The answer must consist solely of the lines from the opening line of the entries through the line with "legal professional to determine the", transcribed exactly and without any pictures.
----
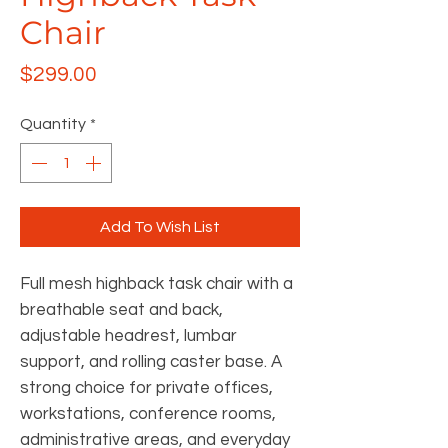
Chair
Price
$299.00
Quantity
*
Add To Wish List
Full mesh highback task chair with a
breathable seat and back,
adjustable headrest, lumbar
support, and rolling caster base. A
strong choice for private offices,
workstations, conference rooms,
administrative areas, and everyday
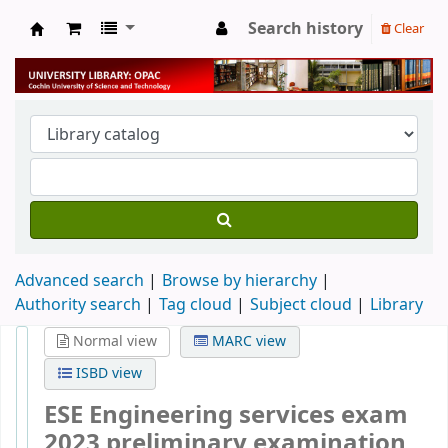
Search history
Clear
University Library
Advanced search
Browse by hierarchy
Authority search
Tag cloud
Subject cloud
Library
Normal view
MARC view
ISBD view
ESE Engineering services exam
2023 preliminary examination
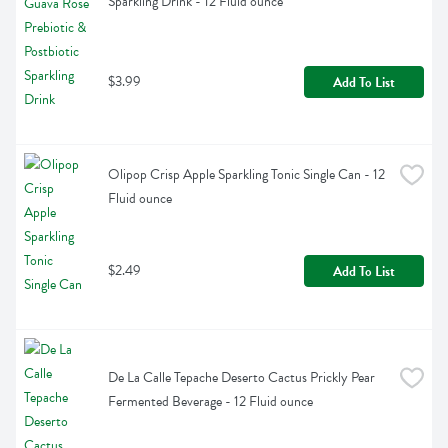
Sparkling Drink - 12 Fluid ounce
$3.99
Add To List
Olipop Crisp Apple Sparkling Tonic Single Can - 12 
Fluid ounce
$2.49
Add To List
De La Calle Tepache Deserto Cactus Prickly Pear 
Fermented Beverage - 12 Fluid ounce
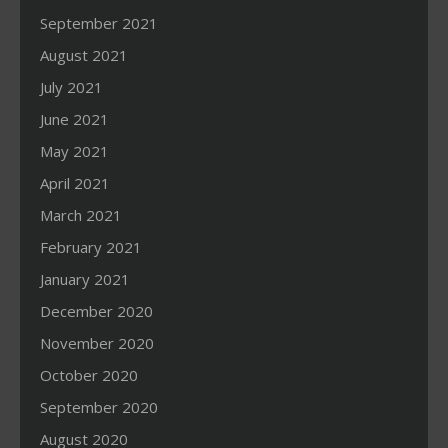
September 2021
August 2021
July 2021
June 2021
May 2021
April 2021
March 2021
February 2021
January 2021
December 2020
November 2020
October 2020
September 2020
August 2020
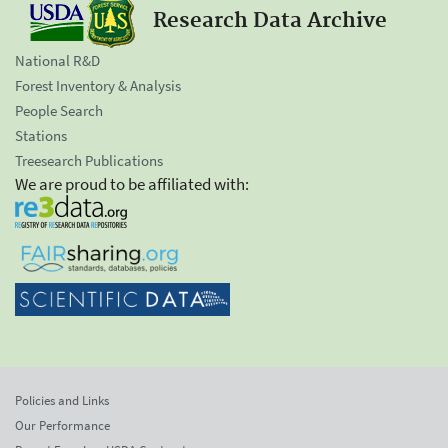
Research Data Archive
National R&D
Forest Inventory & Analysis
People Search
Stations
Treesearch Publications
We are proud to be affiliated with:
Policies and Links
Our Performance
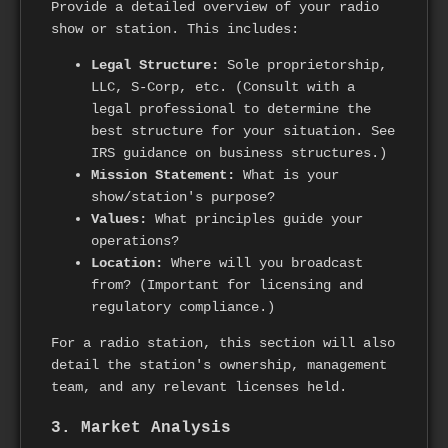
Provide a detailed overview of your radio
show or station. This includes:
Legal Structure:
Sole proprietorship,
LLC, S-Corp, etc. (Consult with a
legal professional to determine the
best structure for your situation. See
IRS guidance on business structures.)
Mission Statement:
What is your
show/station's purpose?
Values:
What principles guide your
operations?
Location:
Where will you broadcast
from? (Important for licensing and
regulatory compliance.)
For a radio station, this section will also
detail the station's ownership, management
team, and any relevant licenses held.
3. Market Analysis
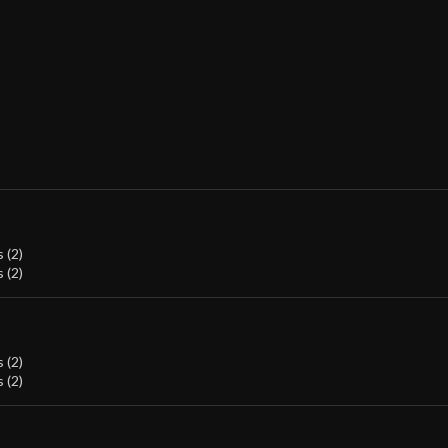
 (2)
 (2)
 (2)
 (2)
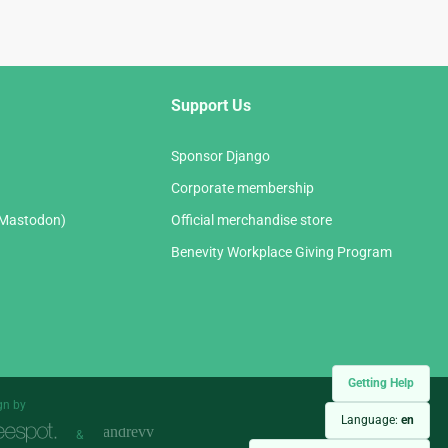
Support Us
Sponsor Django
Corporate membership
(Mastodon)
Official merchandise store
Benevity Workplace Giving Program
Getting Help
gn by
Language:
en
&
----
▶ Task answer
Chair
Price
$299.00
Quantity
*
Add To Wish List
Full mesh highback task chair with a
breathable seat and back,
adjustable headrest, lumbar
support, and rolling caster base. A
strong choice for private offices,
workstations, conference rooms,
administrative areas, and everyday
Search history
Clear
University Library
Advanced search
Browse by hierarchy
Authority search
Tag cloud
Subject cloud
Library
Normal view
MARC view
ISBD view
ESE Engineering services exam
2023 preliminary examination
Sparkling Drink - 12 Fluid ounce
$3.99
Add To List
Olipop Crisp Apple Sparkling Tonic Single Can - 12 
Fluid ounce
$2.49
Add To List
De La Calle Tepache Deserto Cactus Prickly Pear 
Fermented Beverage - 12 Fluid ounce
September 2021
August 2021
July 2021
June 2021
May 2021
April 2021
March 2021
February 2021
January 2021
December 2020
November 2020
October 2020
September 2020
August 2020
Research Data Archive
National R&D
Forest Inventory & Analysis
People Search
Stations
Treesearch Publications
We are proud to be affiliated with:
Policies and Links
Our Performance
Provide a detailed overview of your radio
show or station. This includes:
Legal Structure:
Sole proprietorship,
LLC, S-Corp, etc. (Consult with a
legal professional to determine the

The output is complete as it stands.